The food system is the most vulnerable. Lilian Guzmán, a farmer just outside Berlin, said the drought had led to a “total failure” of her rapeseed crop and left her and her employees wishing for rain as the harvest edged closer.
“It was a huge stress,” said Guzmán, who like Goebel has sandy soils that struggle to hold water. “We were watching from the window like children waiting for the first snow.”
Adam Beer, an organic farmer in south-west England, said he hadn’t seen proper rain for months when he planted cabbages and cauliflowers in the wake of the heatwave that scorched
Europe in early July. He made sure to irrigate his field once before and twice after placing the four-inch shoots in the frail soil.

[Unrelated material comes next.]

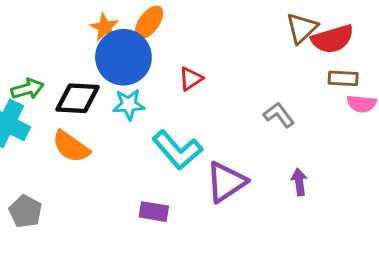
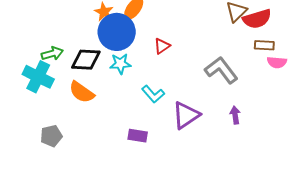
gray L-shape: (279, 115) -> (221, 70), size x1.6
cyan L-shape: (177, 150) -> (153, 94), size x0.7
gray pentagon: (25, 211) -> (51, 136), turned 30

But within a week, he said, the young green plants had turned “either completely invisible, or so dry you could crumble them into dust.”
Beer had expected to lose half the crop to the hot and dry weather but instead found 95% had been wiped out. “Your heart just drops,” he said. “It’s devastating.”
From the UK, which saw its driest spring in over a century, all the way through to Ukraine, a breadbasket facing desertification, the lack of water has also caused pain across lesser-known parts of the European economy.
“It is indeed stressful,” said Martin Staats, president of the German inland shipping association. Low water levels were restricting movement and stopping companies from loading their ships full of cargo, he said. In the driest periods, ships have been forced to sit idly in harbours.